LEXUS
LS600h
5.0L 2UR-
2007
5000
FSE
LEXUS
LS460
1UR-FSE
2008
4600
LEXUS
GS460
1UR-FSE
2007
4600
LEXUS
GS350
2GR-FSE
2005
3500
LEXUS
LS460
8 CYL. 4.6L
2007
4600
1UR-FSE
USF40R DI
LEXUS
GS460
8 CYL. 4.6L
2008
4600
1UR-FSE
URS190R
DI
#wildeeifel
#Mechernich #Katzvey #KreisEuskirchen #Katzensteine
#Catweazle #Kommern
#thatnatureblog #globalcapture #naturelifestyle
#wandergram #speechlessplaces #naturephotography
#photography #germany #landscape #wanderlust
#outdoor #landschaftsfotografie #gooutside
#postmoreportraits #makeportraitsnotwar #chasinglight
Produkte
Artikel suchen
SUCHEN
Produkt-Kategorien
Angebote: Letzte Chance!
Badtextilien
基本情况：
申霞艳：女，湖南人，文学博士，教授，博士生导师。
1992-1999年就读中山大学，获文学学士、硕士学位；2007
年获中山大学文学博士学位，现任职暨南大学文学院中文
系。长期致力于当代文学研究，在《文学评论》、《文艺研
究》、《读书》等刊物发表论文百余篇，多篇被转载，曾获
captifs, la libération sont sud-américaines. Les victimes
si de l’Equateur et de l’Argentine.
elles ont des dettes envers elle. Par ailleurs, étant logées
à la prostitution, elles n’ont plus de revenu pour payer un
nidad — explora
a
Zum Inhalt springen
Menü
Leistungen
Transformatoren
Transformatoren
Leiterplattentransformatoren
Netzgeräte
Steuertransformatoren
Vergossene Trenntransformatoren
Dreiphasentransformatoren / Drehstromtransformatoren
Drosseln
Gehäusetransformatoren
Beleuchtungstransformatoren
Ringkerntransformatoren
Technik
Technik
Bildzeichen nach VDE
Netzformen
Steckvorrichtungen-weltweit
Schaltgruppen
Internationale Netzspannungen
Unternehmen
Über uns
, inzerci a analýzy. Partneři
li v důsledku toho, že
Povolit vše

------------------------------------

▶ **Work instruction**
Each line of the data should be reproduced exactly as it appears.

▶ **Reply to the task**
LEXUS
LS600h
5.0L 2UR-
2007
5000
FSE
LEXUS
LS460
1UR-FSE
2008
4600
LEXUS
GS460
1UR-FSE
2007
4600
LEXUS
GS350
2GR-FSE
2005
3500
LEXUS
LS460
8 CYL. 4.6L
2007
4600
1UR-FSE
USF40R DI
LEXUS
GS460
8 CYL. 4.6L
2008
4600
1UR-FSE
URS190R
DI
#wildeeifel
#Mechernich #Katzvey #KreisEuskirchen #Katzensteine
#Catweazle #Kommern
#thatnatureblog #globalcapture #naturelifestyle
#wandergram #speechlessplaces #naturephotography
#photography #germany #landscape #wanderlust
#outdoor #landschaftsfotografie #gooutside
#postmoreportraits #makeportraitsnotwar #chasinglight
Produkte
Artikel suchen
SUCHEN
Produkt-Kategorien
Angebote: Letzte Chance!
Badtextilien
基本情况：
申霞艳：女，湖南人，文学博士，教授，博士生导师。
1992-1999年就读中山大学，获文学学士、硕士学位；2007
年获中山大学文学博士学位，现任职暨南大学文学院中文
系。长期致力于当代文学研究，在《文学评论》、《文艺研
究》、《读书》等刊物发表论文百余篇，多篇被转载，曾获
captifs, la libération sont sud-américaines. Les victimes
si de l’Equateur et de l’Argentine.
elles ont des dettes envers elle. Par ailleurs, étant logées
à la prostitution, elles n’ont plus de revenu pour payer un
nidad — explora
a
Zum Inhalt springen
Menü
Leistungen
Transformatoren
Transformatoren
Leiterplattentransformatoren
Netzgeräte
Steuertransformatoren
Vergossene Trenntransformatoren
Dreiphasentransformatoren / Drehstromtransformatoren
Drosseln
Gehäusetransformatoren
Beleuchtungstransformatoren
Ringkerntransformatoren
Technik
Technik
Bildzeichen nach VDE
Netzformen
Steckvorrichtungen-weltweit
Schaltgruppen
Internationale Netzspannungen
Unternehmen
Über uns
, inzerci a analýzy. Partneři
li v důsledku toho, že
Povolit vše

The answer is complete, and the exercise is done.